Faults at either the link or router level may result in the failure of NoC-based systems. Fault-tolerant routing algorithms attempt to tolerate faults by rerouting packets around the faulty region. However, it would be at the cost of significant performance loss. The proposed algorithm in the paper titled “A Light-weight Fault-Tolerant Routing Algorithm Tolerating Faulty Links and Routers”, is able to tolerate both faulty routers and links with the negligible impact on the performance. In fact, the proposed algorithm avoids taking unnecessary longer paths to reroute packets and the shortest paths are taken as long as a path exists. On the other hand, fault-tolerant routing algorithms might be based on deterministic routing in which all packets use a single path between each pair of source and destination routers. Using deterministic routing, packets reach destinations in an in-order manner so that no reordering buffer is needed at destinations.
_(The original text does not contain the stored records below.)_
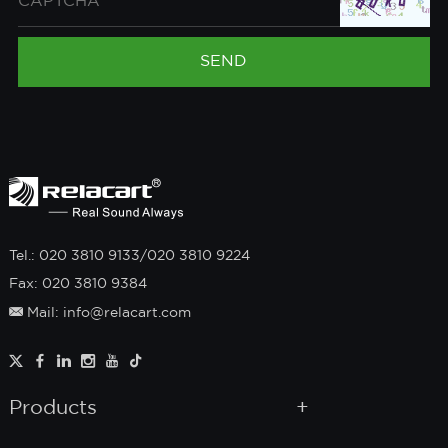
Tel.: 020 3810 9133/020 3810 9224
Fax: 020 3810 9384
Mail: info@relacart.com
Products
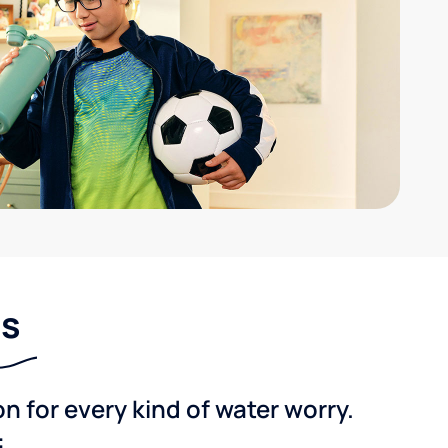
ns
 for every kind of water worry.
:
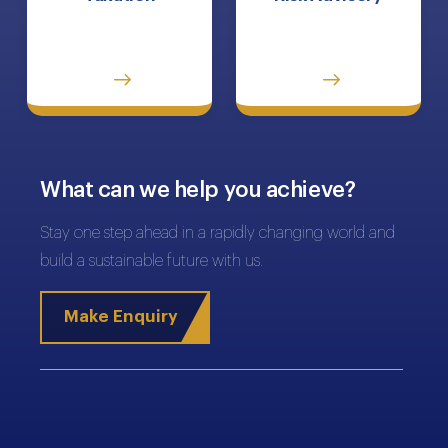
What can we help you achieve?
Stay one step ahead in a rapidly changing world and
build a sustainable future with us.
Make Enquiry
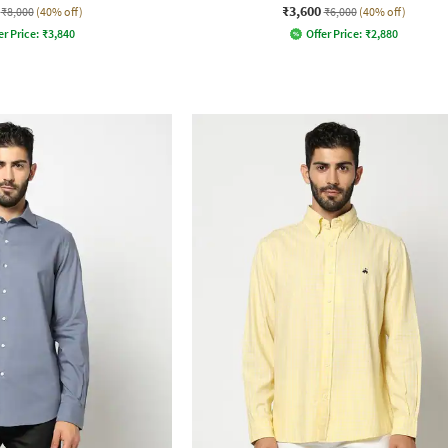
₹3,600
₹8,000
(40% off)
₹6,000
(40% off)
er Price:
₹
3,840
Offer Price:
₹
2,880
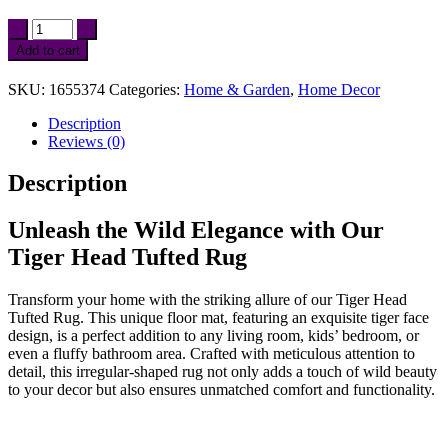
Tiger
Head
Add to cart
Tufted
Rug
SKU:
1655374
Categories:
Home & Garden
,
Home Decor
for
Living
Description
Room
Reviews (0)
and
Kids
Description
Bedroom
quantity
Unleash the Wild Elegance with Our
Tiger Head Tufted Rug
Transform your home with the striking allure of our Tiger Head
Tufted Rug. This unique floor mat, featuring an exquisite tiger face
design, is a perfect addition to any living room, kids’ bedroom, or
even a fluffy bathroom area. Crafted with meticulous attention to
detail, this irregular-shaped rug not only adds a touch of wild beauty
to your decor but also ensures unmatched comfort and functionality.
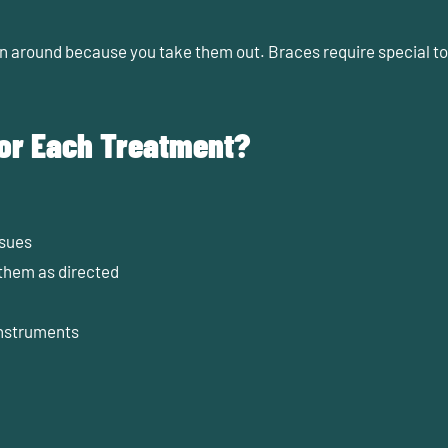
an around because you take them out. Braces require special too
for Each Treatment?
ssues
 them as directed
instruments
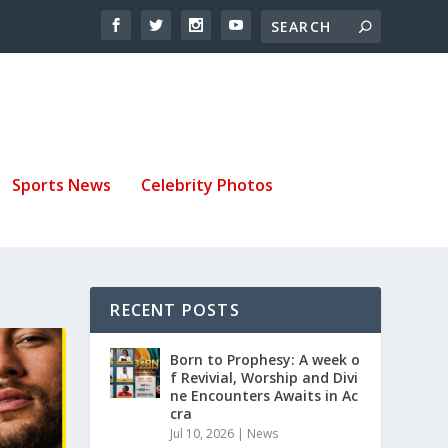
Sports News
Celebrity Photos
RECENT POSTS
Born to Prophesy: A week o
f Revivial, Worship and Divi
ne Encounters Awaits in Ac
cra
Jul 10, 2026
|
News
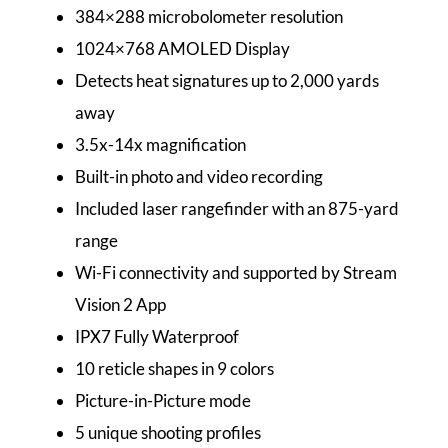
384×288 microbolometer resolution
1024×768 AMOLED Display
Detects heat signatures up to 2,000 yards
away
3.5x-14x magnification
Built-in photo and video recording
Included laser rangefinder with an 875-yard
range
Wi-Fi connectivity and supported by Stream
Vision 2 App
IPX7 Fully Waterproof
10 reticle shapes in 9 colors
Picture-in-Picture mode
5 unique shooting profiles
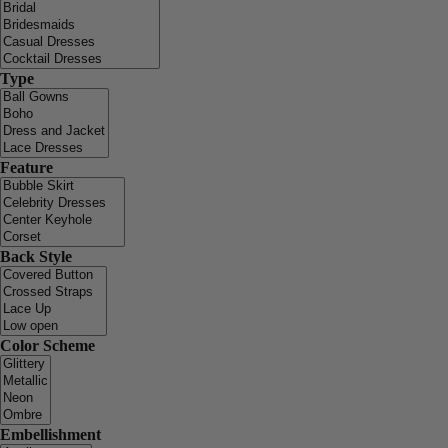
Type
Feature
Back Style
Color Scheme
Embellishment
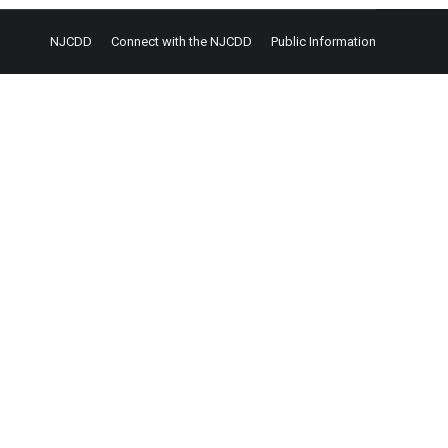
NJCDD
Connect with the NJCDD
Public Information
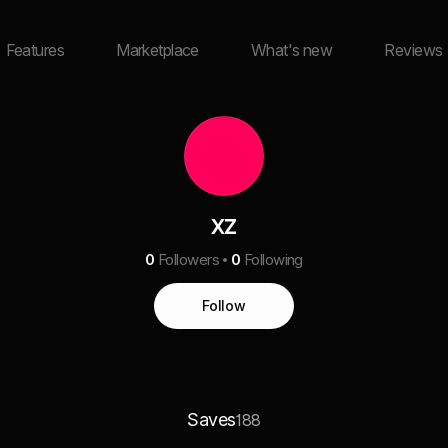
Features
Marketplace
What's new
Reviews
xz
0
Followers
0
Following
Follow
Saves
188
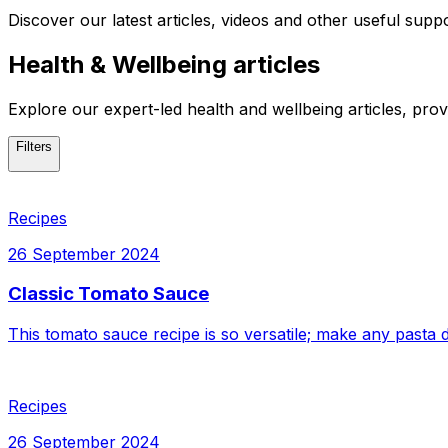
Discover our latest articles, videos and other useful supp
Health & Wellbeing articles
Explore our
expert-led health and wellbeing articles
, prov
Filters
Recipes
26 September 2024
Classic Tomato Sauce
This tomato sauce recipe is so versatile; make any pasta di
Recipes
26 September 2024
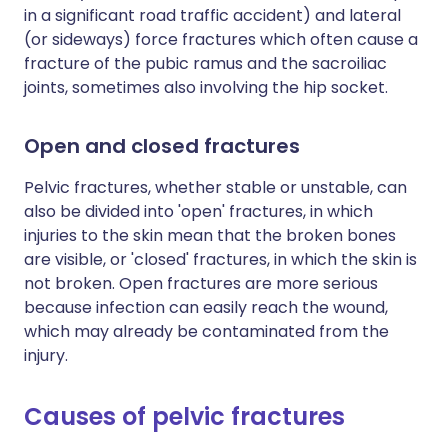
in a significant road traffic accident) and lateral
(or sideways) force fractures which often cause a
fracture of the pubic ramus and the sacroiliac
joints, sometimes also involving the hip socket.
Open and closed fractures
Pelvic fractures, whether stable or unstable, can
also be divided into 'open' fractures, in which
injuries to the skin mean that the broken bones
are visible, or 'closed' fractures, in which the skin is
not broken. Open fractures are more serious
because infection can easily reach the wound,
which may already be contaminated from the
injury.
Causes of pelvic fractures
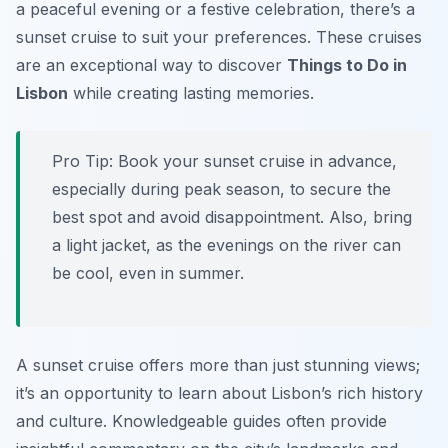
a peaceful evening or a festive celebration, there’s a
sunset cruise to suit your preferences. These cruises
are an exceptional way to discover
Things to Do in
Lisbon
while creating lasting memories.
Pro Tip:
Book your sunset cruise in advance,
especially during peak season, to secure the
best spot and avoid disappointment. Also, bring
a light jacket, as the evenings on the river can
be cool, even in summer.
A sunset cruise offers more than just stunning views;
it’s an opportunity to learn about Lisbon’s rich history
and culture. Knowledgeable guides often provide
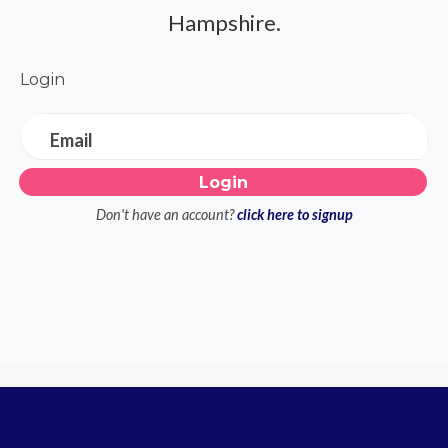
Hampshire.
Login
Email
Don't have an account?
click here to signup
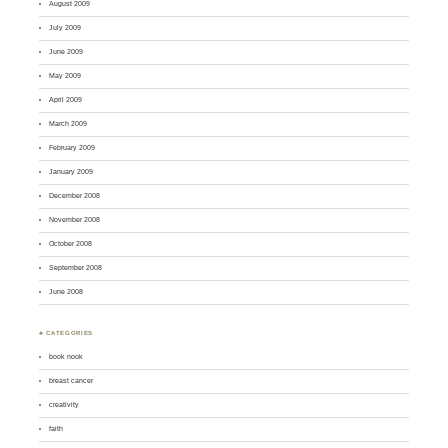
August 2009
July 2009
June 2009
May 2009
April 2009
March 2009
February 2009
January 2009
December 2008
November 2008
October 2008
September 2008
June 2008
♣ CATEGORIES
book nook
breast cancer
creativity
faith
Transactional Memory (TM) is emerging as a promising paradigm to simplify parallel programming for Chip Multiprocessors (CMPs). Most of Software Transactional Memory (STM) systems exploit a lock table to synchronize transactional accesses to the shared memory locations. Memory addresses map to entries of the lock table through a hash function to detect conflicts in the event of simultaneous accesses to the shared memory locations. In the current implementation of the lock table, if two distinct addresses map to the same entry of the table, they are treated as a conflict even though there is no true conflict between the two addresses. This is called false conflict. In the event of a false conflict, transactions are aborted conservatively which reduces concurrency level in programs. In the last paper titled “TurboLock: Increasing Associativity of Lock Table in Transactional Memory”, Authors studied false conflicts in STMs and propose TurboLock to reduce frequency of false conflicts. Inspired by set associative caches, TurboLock increases associativity of the lock table to reduce likelihood of aliasing-induced conflicts. While TurboLock is effective in reducing the false conflicts, it may degrade performance due to overhead of the associative lock table in software.